Transcribed page contents:

-------------------------

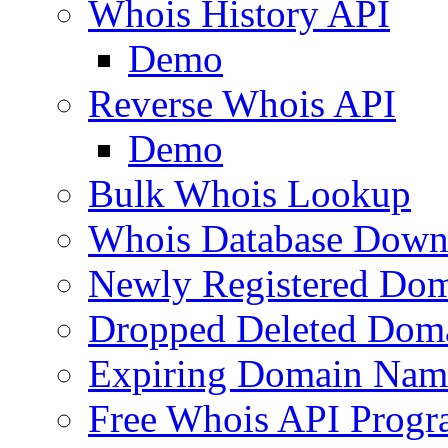
Whois History API
Demo
Reverse Whois API
Demo
Bulk Whois Lookup
Whois Database Down
Newly Registered Dom
Dropped Deleted Dom
Expiring Domain Nam
Free Whois API Prog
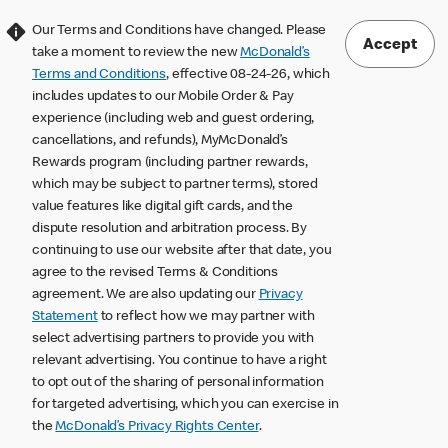
Our Terms and Conditions have changed. Please
Accept
take a moment to review the new
McDonald’s
Terms and Conditions
, effective 08-24-26, which
includes updates to our Mobile Order & Pay
experience (including web and guest ordering,
cancellations, and refunds), MyMcDonald’s
Rewards program (including partner rewards,
which may be subject to partner terms), stored
value features like digital gift cards, and the
dispute resolution and arbitration process. By
continuing to use our website after that date, you
agree to the revised Terms & Conditions
agreement. We are also updating our
Privacy
Statement
to reflect how we may partner with
select advertising partners to provide you with
relevant advertising. You continue to have a right
to opt out of the sharing of personal information
for targeted advertising, which you can exercise in
the
McDonald’s Privacy Rights Center
.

-------------------------

Which lines in the records above hold the string "with"? Copy each of them.

* [SOLVED EXERCISE]:
to reflect how we may partner with
select advertising partners to provide you with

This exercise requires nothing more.